Inutile negarlo, tutti amiamo le sere d’inverno in cui ci appollaiamo sul divano avvolti da un numero indefinito di coperte magari con pizza e patatine vicino, in un posto strategico per arraffarle senza troppi sforzi. E via con la maratona di thriller, commedie romantiche, fantasy, non importa: la cosa fondamentale è il trittico divano-coperte-cibo! Durante una di queste serate tipiche, decido di guardarmi un telefilm; non amo il volume alto alla tv, quindi se posso lo guardo sottotitolato. Si indaga sull’omicidio di un manager ricco sfondato. Le indagini partono proprio dal suo conto in banca, grazie al quale emerge (cliche!) che non ha più un soldo: Nei sottotitoli leggo “guada John gli stavano addirittura PIGNOLANDO la casa”. Sul momento non mi rendo conto dell’errore ma poi vedo che ricompare: “sì, avevano iniziato con il pignolamento proprio ieri”. Errore di battitura?
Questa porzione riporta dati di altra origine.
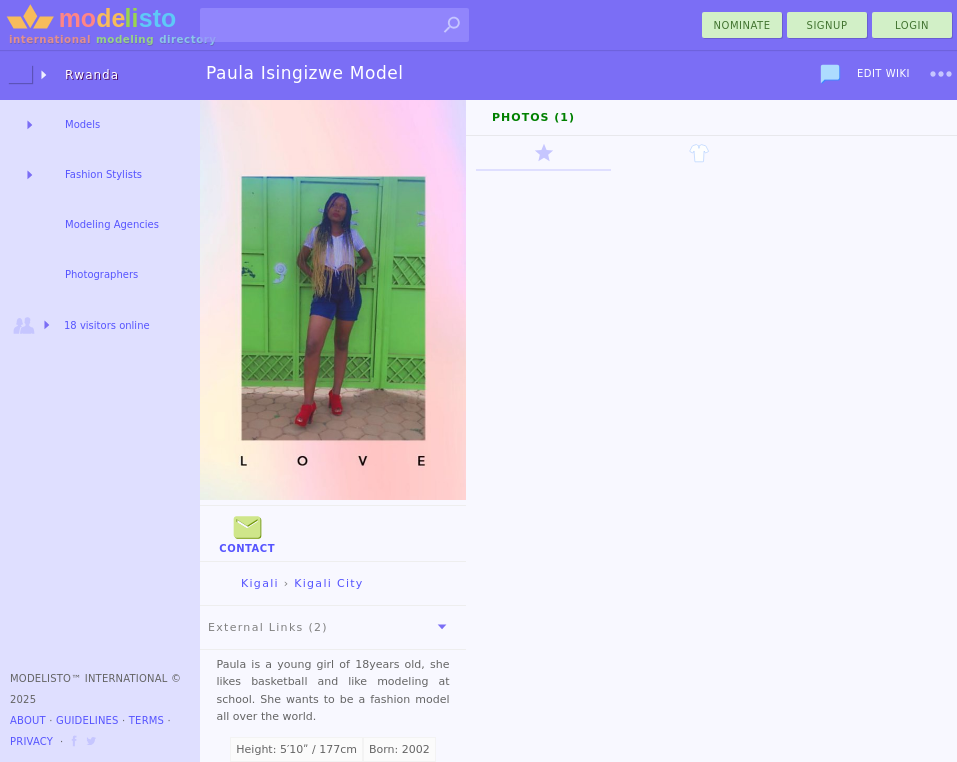 This screenshot has height=762, width=957. What do you see at coordinates (103, 174) in the screenshot?
I see `Fashion Stylists` at bounding box center [103, 174].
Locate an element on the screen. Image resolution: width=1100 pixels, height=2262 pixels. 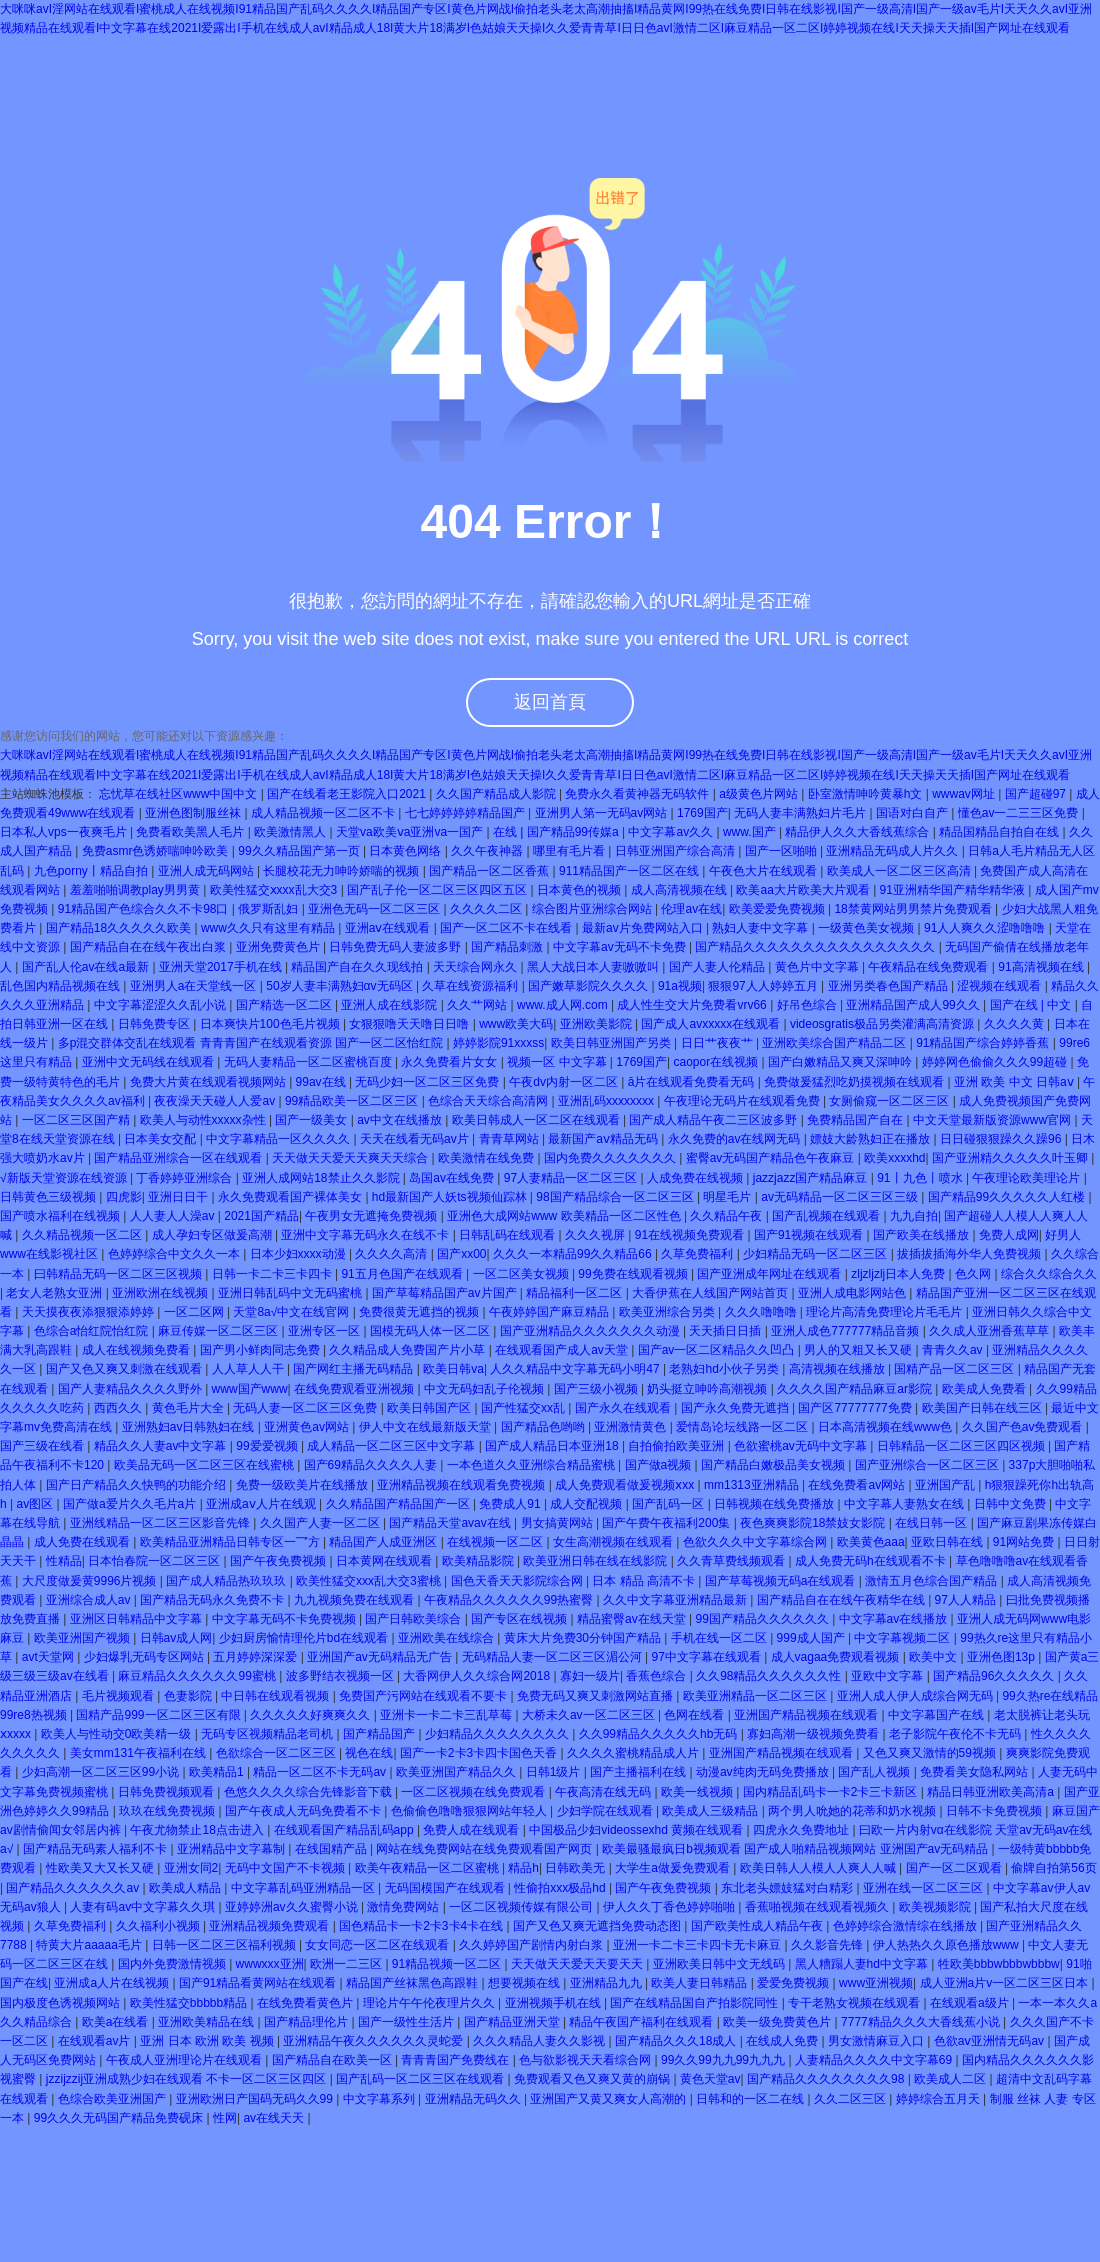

Fatto sta che si dice PIGNORARE! Che poi ragionando un poco, si potrebbe anche capire l’origine del termine. Pignorare ricorda un’altra parola italiana “pegno” e deriva infatti dalla voce meno dotta del verbo pignerare, cioè pignorare che significava “dare in pegno, impegnare”. A sua volta il verbo (latino) si ricava dal sostantivo pignus (pegno); nello specifico, questa “r” di pignorare che ci confonde e forse ci infastidisce un po’ in realtà risale al genitivo del sostantivo, pignoris!

Lezione di italiano finita per oggi, se mi sentisse Aldo del mitico trio mi direbbe di sicuro: “miiii ma come sei pignola!”